Vance to Protect Torino Winter Olympic Sponsors with Event Integrity Solution

Company's services for sponsors include risk analysis, executive protection, safety training


WASHINGTON, D.C. - Vance, a global investigation and security firm known for its expertise in managing business risks, today announced the company is actively providing complete Event Integrity services for several corporate sponsors of the 2006 Torino Winter Olympic Games. Vance's expertise includes security consulting, crisis planning, physical protection and threat monitoring for corporate events and the Olympics. Vance has played a significant role in several past Games, including the 2004 Athens Summer Olympics, providing corporate security and logistical support to eight of the top 10 Olympic sponsors and the Athens Olympic Organizing Committee.

"The 2006 Olympic Winter Games present a unique set of risks and security challenges compared to previous Games," says Robert Sikellis, Vance Managing Director and Associate General Counsel. "With Italy's upcoming national elections coupled with its strong military alliance with the U.S. in the war on terror, the Olympics present a significant target for terrorist acts."

Sikellis notes that the Games are being used as a platform by social protest organizations hostile to American corporate sponsors and participants. "A few organizations have already boycotted some key products known to be sold or promoted during or around the Games, putting attendees and employees in uncomfortable and potentially unsafe situations.
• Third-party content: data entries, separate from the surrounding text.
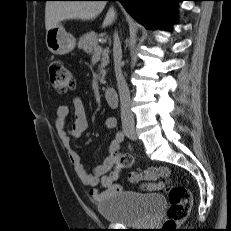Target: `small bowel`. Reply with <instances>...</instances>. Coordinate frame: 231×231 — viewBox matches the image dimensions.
Wrapping results in <instances>:
<instances>
[{
  "mask_svg": "<svg viewBox=\"0 0 231 231\" xmlns=\"http://www.w3.org/2000/svg\"><path fill=\"white\" fill-rule=\"evenodd\" d=\"M74 120L69 128L66 123L70 116L71 108L68 105H60L57 109L55 127L60 138L61 144L66 151L69 163L73 166L79 181L90 188V196L94 201L100 202L110 196L123 192L124 186L119 183L122 165L119 163L117 153L120 149V142L114 138L108 147V155L102 163L96 165L91 171L87 170L81 163L77 152L72 148V141L82 137L87 129V112L83 101L76 97L73 102ZM116 126L114 117H107L104 121L106 129H113ZM165 170V169H164ZM166 174H169L165 170ZM164 185L158 183H146L142 190L157 192L163 189Z\"/></svg>",
  "mask_w": 231,
  "mask_h": 231,
  "instance_id": "c3829d8e",
  "label": "small bowel"
}]
</instances>
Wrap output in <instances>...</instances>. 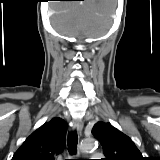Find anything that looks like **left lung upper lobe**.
<instances>
[{"instance_id":"1","label":"left lung upper lobe","mask_w":160,"mask_h":160,"mask_svg":"<svg viewBox=\"0 0 160 160\" xmlns=\"http://www.w3.org/2000/svg\"><path fill=\"white\" fill-rule=\"evenodd\" d=\"M92 134L103 147V160H145L134 142L110 123H96Z\"/></svg>"}]
</instances>
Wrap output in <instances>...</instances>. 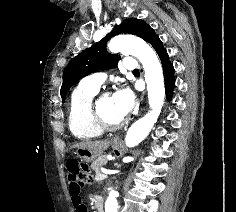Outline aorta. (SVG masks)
Returning <instances> with one entry per match:
<instances>
[{
	"label": "aorta",
	"mask_w": 236,
	"mask_h": 212,
	"mask_svg": "<svg viewBox=\"0 0 236 212\" xmlns=\"http://www.w3.org/2000/svg\"><path fill=\"white\" fill-rule=\"evenodd\" d=\"M113 53L121 52L135 56L143 65L151 110L138 119L127 131V147L138 145L150 133L161 112L164 97V78L159 59L153 49L142 39L132 35H117L108 45ZM105 212H118V193L110 189L105 202Z\"/></svg>",
	"instance_id": "aorta-1"
}]
</instances>
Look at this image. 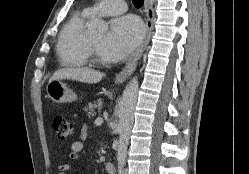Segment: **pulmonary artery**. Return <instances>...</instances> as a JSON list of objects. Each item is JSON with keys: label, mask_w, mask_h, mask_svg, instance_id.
Returning <instances> with one entry per match:
<instances>
[{"label": "pulmonary artery", "mask_w": 249, "mask_h": 174, "mask_svg": "<svg viewBox=\"0 0 249 174\" xmlns=\"http://www.w3.org/2000/svg\"><path fill=\"white\" fill-rule=\"evenodd\" d=\"M127 5L124 0H101L97 4L88 7L85 11L89 15H117L125 12Z\"/></svg>", "instance_id": "pulmonary-artery-1"}]
</instances>
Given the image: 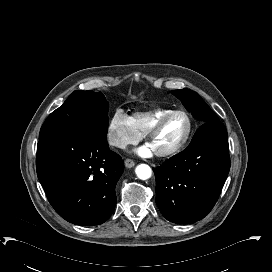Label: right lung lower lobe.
Returning a JSON list of instances; mask_svg holds the SVG:
<instances>
[{
    "instance_id": "98d812e1",
    "label": "right lung lower lobe",
    "mask_w": 272,
    "mask_h": 272,
    "mask_svg": "<svg viewBox=\"0 0 272 272\" xmlns=\"http://www.w3.org/2000/svg\"><path fill=\"white\" fill-rule=\"evenodd\" d=\"M36 169L50 204L65 220L92 226L111 216L124 163L109 149L107 134L86 129L48 134L38 142Z\"/></svg>"
}]
</instances>
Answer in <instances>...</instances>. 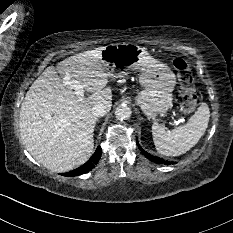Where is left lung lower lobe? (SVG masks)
<instances>
[{"label":"left lung lower lobe","mask_w":233,"mask_h":233,"mask_svg":"<svg viewBox=\"0 0 233 233\" xmlns=\"http://www.w3.org/2000/svg\"><path fill=\"white\" fill-rule=\"evenodd\" d=\"M136 143H137L138 148L141 150V152H142L149 160H151V161H153V162H156V163H158V164H167V165L171 164V163L168 162V161H165V160H163V159H161V158H159V157L153 156V155L149 154L148 152L144 151V150L141 148V146L139 145L138 140H136Z\"/></svg>","instance_id":"left-lung-lower-lobe-1"}]
</instances>
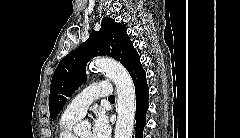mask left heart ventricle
I'll return each mask as SVG.
<instances>
[{
    "label": "left heart ventricle",
    "instance_id": "1",
    "mask_svg": "<svg viewBox=\"0 0 240 138\" xmlns=\"http://www.w3.org/2000/svg\"><path fill=\"white\" fill-rule=\"evenodd\" d=\"M78 138H91V132L85 131L78 134Z\"/></svg>",
    "mask_w": 240,
    "mask_h": 138
}]
</instances>
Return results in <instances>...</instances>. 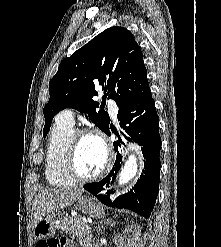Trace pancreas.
I'll return each mask as SVG.
<instances>
[{
	"mask_svg": "<svg viewBox=\"0 0 221 247\" xmlns=\"http://www.w3.org/2000/svg\"><path fill=\"white\" fill-rule=\"evenodd\" d=\"M61 229L76 237L82 247H90L91 230L81 216L68 217L61 221Z\"/></svg>",
	"mask_w": 221,
	"mask_h": 247,
	"instance_id": "obj_1",
	"label": "pancreas"
}]
</instances>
Companies sponsoring or attending the Torino Games need to actively understand and plan for these kinds of security threats," he adds.

"Corporations must be prepared for high-risk contingencies during the 17- day Winter Olympics, which will host an estimated 5,000 athletes, thousands of guests and executives of official sponsor companies, and more than 1.5 million spectators," Sikellis stresses, noting that there is a degree of complacency about the Games that Vance believes is unwarranted.

"While the Winter Games have fewer events and participants overall, the activities are dispersed over a wider geographical area and in mountainous areas that demand greater security and logistical measures," he points out. "We are advising our clients to plan for serious contingencies, from natural disasters like avalanches and severe weather to terrorist acts and violent protest demonstrations."

Security Concerns Vary By Company

Sikellis also emphasizes the importance of understanding local laws, government policies and social conventions as well as realistically assessing specific risks that may vary from company to company. "One sponsoring organization might spark anti-globalization protests while another attracts animal rights activists," Sikellis explains. "Security planning has to take these variables into account and respond accordingly." Vance works closely with companies' internal security departments, Olympic security personnel and law enforcement organizations to monitor and address specific threat concerns. Recommended actions often include training attendees on cultural nuances and personal safety techniques, as well as monitoring threats daily using innovative online tools and local intelligence.

Vance began providing Olympic security services during the 1988 Olympic Games in Seoul, South Korea, and has successfully protected major corporate sponsors through seven Olympic Games, developing in-depth knowledge and expertise in providing security for one of the world's most visible and well- attended events.